A preliminary injunction granted Thursday by a Western District of Louisiana judge will cover H-2A workers employed in sugar cane farming and processing in Louisiana and those employed by several industry associations named as plaintiffs.
District Court Judge Robert B. Summerhays found in an order that plaintiffs were likely to succeed in advancing claims that the agency had exceeded its statutory authority in revising the wage methodology for those jobs.
Plaintiffs argued in July that the Supreme Court decision overturning Chevron deference strengthened its case against the rule.
Two other district courts that have rejected challenges to the rule based their decisions in part on deference to DOL’s interpretation of the statute, Summerhays wrote. He found that the justices’ ruling on agency deference impacted the case because the DOL’s defense relied heavily on agency deference, but after the Supreme Court ruling in Loper Bright Enterprises v. Raimondo “this deferential standard of review is no longer applicable.”
The lawsuit was one of multiple challenges to an adverse effect wage rate rule issued last year that adopted a new methodology boosting pay for some occupations and required employers to pay the highest possible wage when workers perform multiple job duties. The U.S. Court of Appeals for the Fourth Circuit is set to hear a separate challenge to the rule next week.
Employers that hire foreign workers through the temporary visa program must pay the highest of either a prevailing wage, collectively bargained wage, or adverse effect wage rate, which covers most workers on the visas.
The 2023 rule that the association challenged dropped Trump administration changes to the adverse effect wage rate methodology and mandated that workers who could be classified under multiple occupations be paid the highest applicable AEWR wage. Industry groups have argued the rule means increases to labor costs that would be unsustainable for many farmers.
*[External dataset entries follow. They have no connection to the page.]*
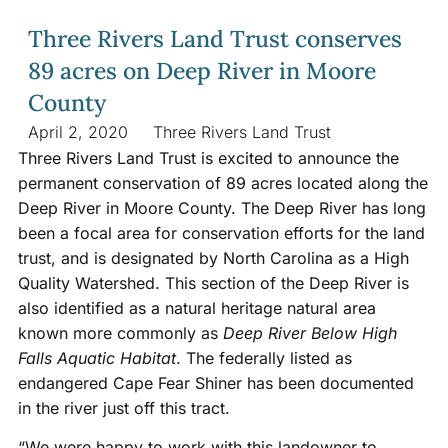
Three Rivers Land Trust conserves
89 acres on Deep River in Moore
County
April 2, 2020
Three Rivers Land Trust
Three Rivers Land Trust is excited to announce the
permanent conservation of 89 acres located along the
Deep River in Moore County. The Deep River has long
been a focal area for conservation efforts for the land
trust, and is designated by North Carolina as a High
Quality Watershed. This section of the Deep River is
also identified as a natural heritage natural area
known more commonly as
Deep River Below High
Falls Aquatic Habitat
. The federally listed as
endangered Cape Fear Shiner has been documented
in the river just off this tract.
“We were happy to work with this landowner to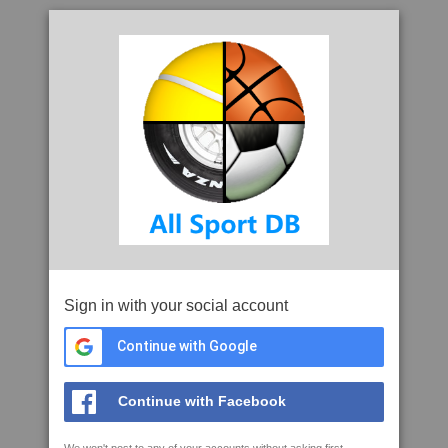
Sign in with your social account
Continue with Google
Continue with Facebook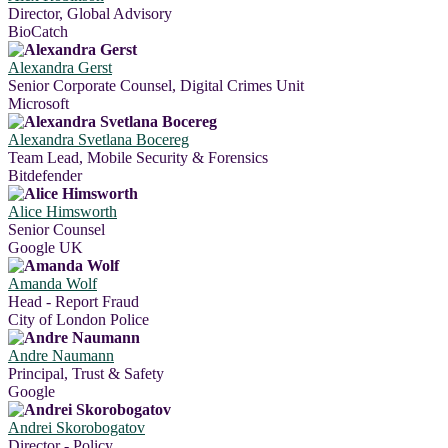
Director, Global Advisory
BioCatch
Alexandra Gerst
Senior Corporate Counsel, Digital Crimes Unit
Microsoft
Alexandra Svetlana Bocereg
Team Lead, Mobile Security & Forensics
Bitdefender
Alice Himsworth
Senior Counsel
Google UK
Amanda Wolf
Head - Report Fraud
City of London Police
Andre Naumann
Principal, Trust & Safety
Google
Andrei Skorobogatov
Director - Policy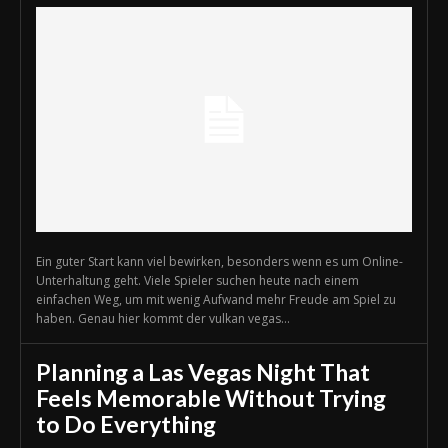
Ein guter Start kann viel bewirken, besonders wenn es um Online-
Unterhaltung geht. Viele Spieler suchen heute nach einem
einfachen Weg, um mit wenig Aufwand mehr Freude am Spiel zu
haben. Genau hier kommt der vulkan vegas...
Planning a Las Vegas Night That
Feels Memorable Without Trying
to Do Everything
Summerhays granted a motion by the Labor Department to dismiss claims under the Congressional Review Act. But he denied a motion to dismiss claims under the Regulatory Flexibility Act that the economic analysis of the rule was inadequate.
The Labor Department didn’t immediately respond to a request for comment.
The case is Teche Vermilion Sugar Cane Growers Assoc. Inc v. Su, W.D. La., No. 6:23-cv-00831, preliminary injunction issued 9/18/24.